SEVGİLİLER GÜNÜ VE GERÇEK SEVGİLİ

Bizim inançlarımızda, sevmek, sevilmek, sevgi ve sevgili gibi kavramlar çok önemlidir, neyi, niçin, ne ölçüde seveceğimiz çok farklıdır. Sevgi, sevmek şarttır. Çünkü Allah her şeyi sevgi üzerine yaratmıştır. Severken uyacağımız kuralları ve prensipleri de belirtmiştir.

Allah için sevmek, Allah için buğz etmek gibi! Allah ve Resulünü daha çok sevmek gibi! Sevgide ve nefrette aşırıya kaçmamak gibi! Sevdiğimizi sevdiğimiz insana söylemek gibi! Sevdiğimizde samimi ve içten olmak gibi, sevdiğimize zaman ayırmak, emek harcamak gibi! Sevdiğimiz için fedakârlık yapmak gibi önemli bazı noktaları da Peygamberimiz hem sözleriyle, hem de yaşayışı ile göstermiştir.

Oysa şimdi modern ve vahşi kapitalizmin esiri olmuş dünyamızda sevgi, sevilmek gibi güzel kelimeler ve kavramlar, para kazanmanın, menfaat elde etmenin aracı haline getirilmiştir.

“Sevgililer Günü” adıyla insanlar tüketime yönlendirilmiş, sevmek maddî durumu iyi olanların harcıymış, fakir olanlar sevmezmiş, sevilemezmiş gibi komik bir durum ortaya çıkarılmıştır.

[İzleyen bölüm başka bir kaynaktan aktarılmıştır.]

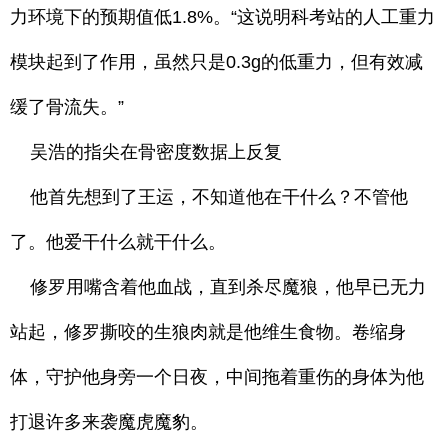
力环境下的预期值低1.8%。“这说明科考站的人工重力
模块起到了作用，虽然只是0.3g的低重力，但有效减
缓了骨流失。”
吴浩的指尖在骨密度数据上反复
他首先想到了王运，不知道他在干什么？不管他
了。他爱干什么就干什么。
修罗用嘴含着他血战，直到杀尽魔狼，他早已无力
站起，修罗撕咬的生狼肉就是他维生食物。卷缩身
体，守护他身旁一个日夜，中间拖着重伤的身体为他
打退许多来袭魔虎魔豹。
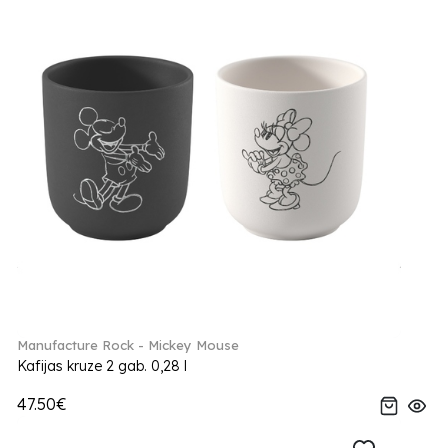
Manufacture Rock - Mickey Mouse
Kafijas kruze 2 gab. 0,28 l
47.50€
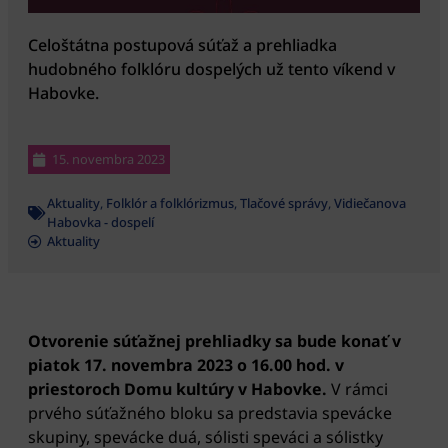
Celoštátna postupová súťaž a prehliadka
hudobného folklóru dospelých už tento víkend v
Habovke.
15. novembra 2023
Aktuality
,
Folklór a folklórizmus
,
Tlačové správy
,
Vidiečanova
Habovka - dospelí
Aktuality
Otvorenie súťažnej prehliadky sa bude konať v
piatok 17. novembra 2023 o 16.00 hod. v
priestoroch Domu kultúry v Habovke.
V rámci
prvého súťažného bloku sa predstavia spevácke
skupiny, spevácke duá, sólisti speváci a sólistky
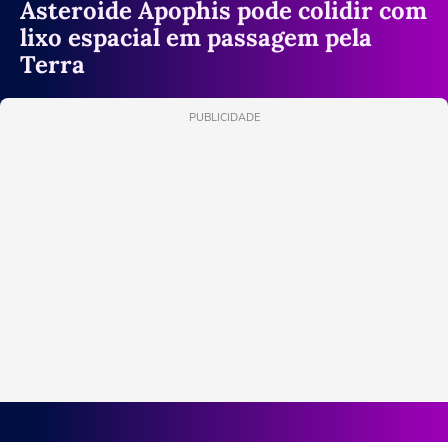
Asteroide Apophis pode colidir com
lixo espacial em passagem pela
Terra
PUBLICIDADE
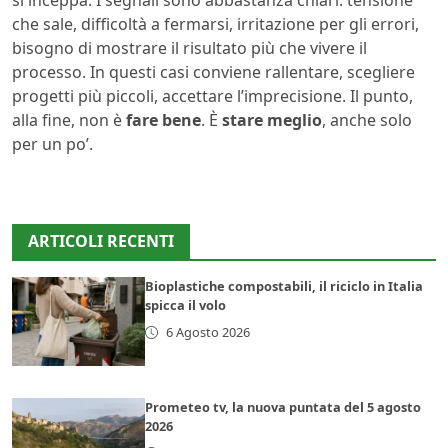
si inceppa. I segnali sono abbastanza chiari: tensione
che sale, difficoltà a fermarsi, irritazione per gli errori,
bisogno di mostrare il risultato più che vivere il
processo. In questi casi conviene rallentare, scegliere
progetti più piccoli, accettare l’imprecisione. Il punto,
alla fine, non è
fare bene
. È
stare meglio
, anche solo
per un po’.
ARTICOLI RECENTI
Bioplastiche compostabili, il riciclo in Italia
spicca il volo
6 Agosto 2026
Prometeo tv, la nuova puntata del 5 agosto
2026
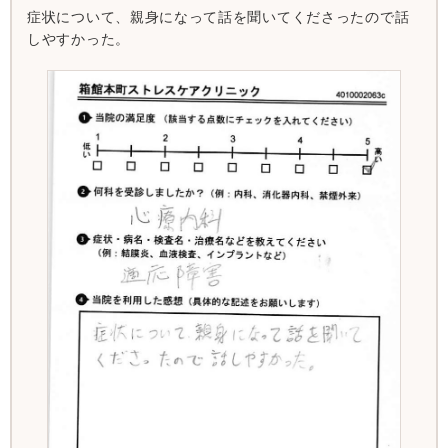
症状について、親身になって話を聞いてくださったので話
しやすかった。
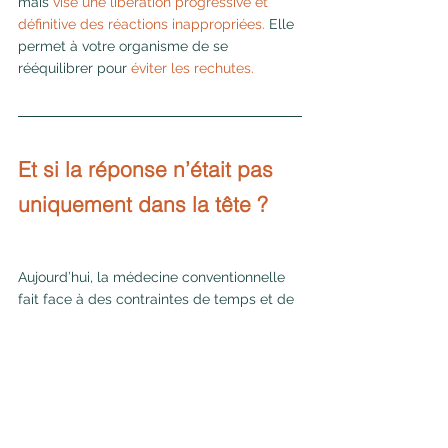
mais 
vise une libération progressive et 
définitive des réactions inappropriées. 
Elle 
permet à votre organisme de se 
rééquilibrer pour 
éviter les rechutes.
Et si la réponse n’était pas 
uniquement dans la tête ?
Aujourd’hui, la médecine conventionnelle 
fait face à des contraintes de temps et de 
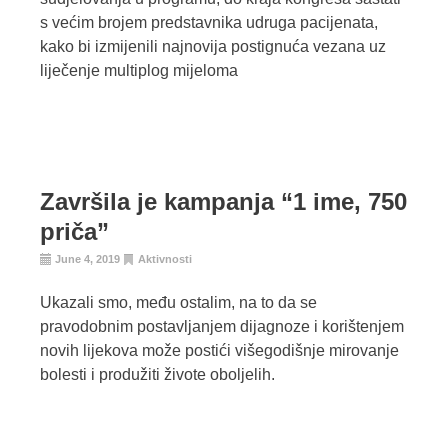
s većim brojem predstavnika udruga pacijenata,
kako bi izmijenili najnovija postignuća vezana uz
liječenje multiplog mijeloma
Završila je kampanja “1 ime, 750
priča”
June 4, 2019
Aktivnosti
Ukazali smo, među ostalim, na to da se
pravodobnim postavljanjem dijagnoze i korištenjem
novih lijekova može postići višegodišnje mirovanje
bolesti i produžiti živote oboljelih.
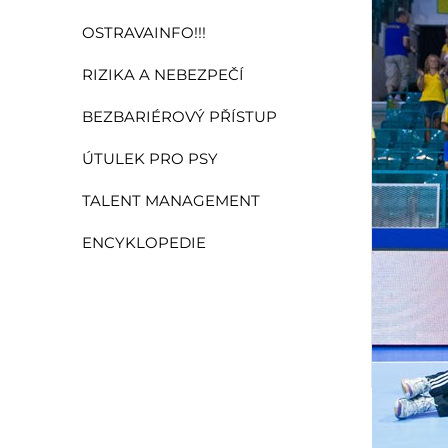
OSTRAVAINFO!!!
RIZIKA A NEBEZPEČÍ
BEZBARIÉROVÝ PŘÍSTUP
ÚTULEK PRO PSY
TALENT MANAGEMENT
ENCYKLOPEDIE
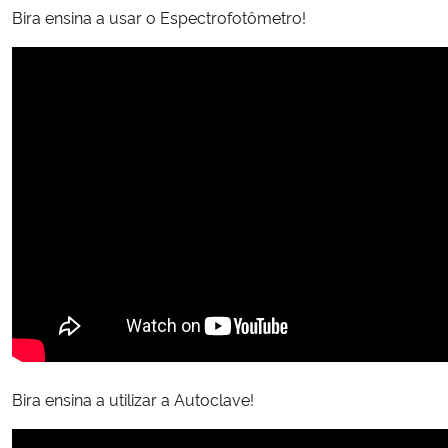
Bira ensina a usar o Espectrofotômetro!
Bira ensina a utilizar a Autoclave!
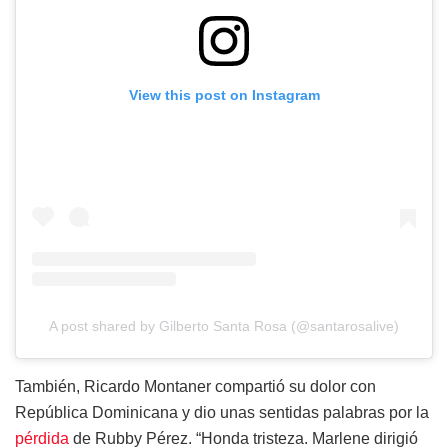
View this post on Instagram
A post shared by Gilberto Santa Rosa (@santarosalive)
También, Ricardo Montaner compartió su dolor con
República Dominicana y dio unas sentidas palabras por la
pérdida
de Rubby Pérez. “Honda tristeza. Marlene dirigió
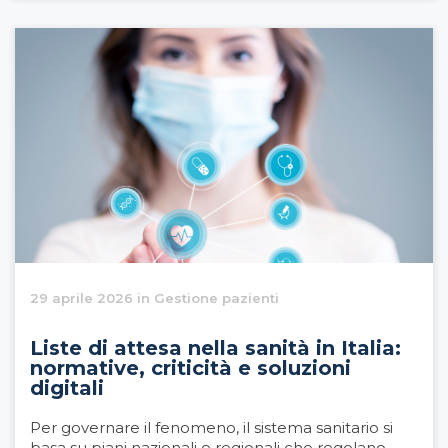
29 aprile 2026 in Gestione pazienti
Liste di attesa nella sanità in Italia:
normative, criticità e soluzioni
digitali
Per governare il fenomeno, il sistema sanitario si
basa su piani nazionali e regionali che regolano ...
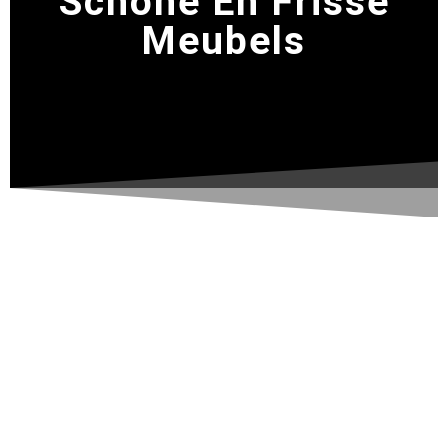
Schone En Frisse
Meubels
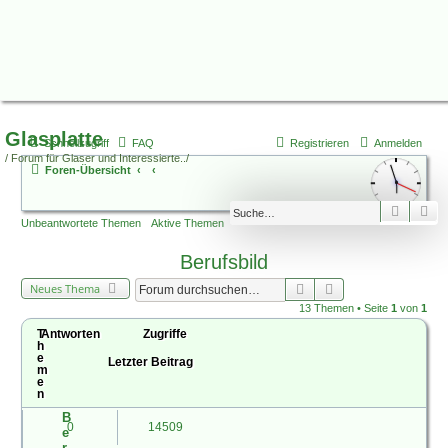
Glasplatte
Schnellzugriff
FAQ
Registrieren
Anmelden
/ Forum für Glaser und Interessierte../
Foren-Übersicht
Suche
Er
Unbeantwortete Themen
Aktive Themen
Berufsbild
Suche
Erweiterte Suche
Neues Thema
13 Themen • Seite
1
von
1
T
Antworten
Zugriffe
h
e
Letzter Beitrag
m
e
n
B
0
14509
e
r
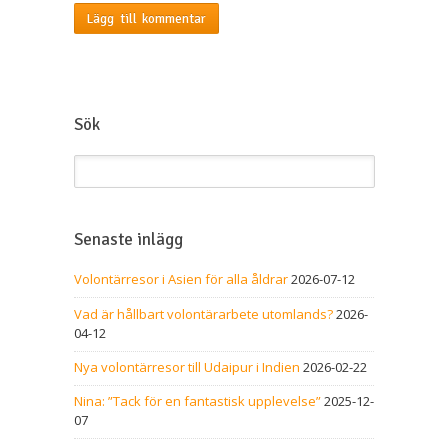
Sök
Senaste inlägg
Volontärresor i Asien för alla åldrar
2026-07-12
Vad är hållbart volontärarbete utomlands?
2026-
04-12
Nya volontärresor till Udaipur i Indien
2026-02-22
Nina: ”Tack för en fantastisk upplevelse”
2025-12-
07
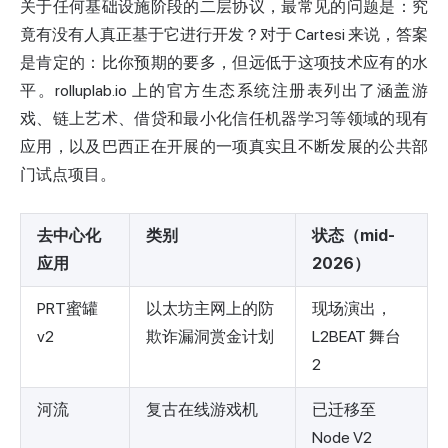
关于任何基础设施阶段的二层协议，最常见的问题是：究
竟有没有人真正基于它进行开发？对于 Cartesi 来说，答案
是肯定的：比你预期的要多，但远低于这项技术应有的水
平。rolluplab.io 上的官方生态系统注册表列出了涵盖游
戏、链上艺术、借贷和最小化信任机器学习等领域的现有
应用，以及巴西正在开展的一项真实且不断发展的公共部
门试点项目。
去中心化
类别
状态（mid-
应用
2026）
PRT蜜罐
以太坊主网上的防
现场演出，
v2
欺诈漏洞赏金计划
L2BEAT 舞台
2
河流
复古在线游戏机
已迁移至
Node V2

Günümüze bakacak olursak, eskiden olduğu gibi Leyla ile Mecnun, Ferhat ile Şirin, Kerem ile Aslı gibi, aşkları, sevgileri dillere destan olan, sevgililer de pek kalmamıştır.

Aşk kavramının anlamı da değişmiş, nikâhsız yaşamanın adı, zina etmenin adı aşk olmuştur. Aşkın adı sekse dönüşmüş, zengin olanların harama uçkur çözmesi “falanın aşkı, falanın falanla seviyeli birlikteliği” gibi ifadelerle anlatılır hale gelmiştir.

Oysa sevmek ve sevilmek bir ömür boyudur. Pazara kadar değil, mezara kadardır. Yılın her gününde sevdiğine zaman ayırmaktır, emek harcamaktır, fedakârlık yapmaktır.

Bunları yapma, senenin bir gününde yapılan reklamların, kapitalist tanıtımların etkisinde kalarak, Batı'ya özenerek, sevgiyi ve sevmeyi ihmal ederek, “Sevgililer Günü” diyerek günü kurtarmaya çalışmak, samimiyetsizliktir. Kapitalizmin tüketim çağrılarına uygun hareket etmektir.

                                          GERÇEK SEVGİLİ OLSAYDI

Hikâye bu ya, vaktiyle bir padişahın çok güzel bir kızı varmış. Garibanın biri O'nu görmüş ve âşık olmuş. Her nereye gitse sevdiğinden bahsediyor, aşkını anlatıyor, sabredemiyor, çırpınıyor, ah ediyor, halkı kendine acındırıyormuş.

Bu durum Sultanın kulağına gidince delikanlıyı huzuruna çağırmış, öfkeyle:

“Ya ülkemi terk ederek gidersin, ya da boynunu vurdururum, kararını çabuk ver” diye bağırmış.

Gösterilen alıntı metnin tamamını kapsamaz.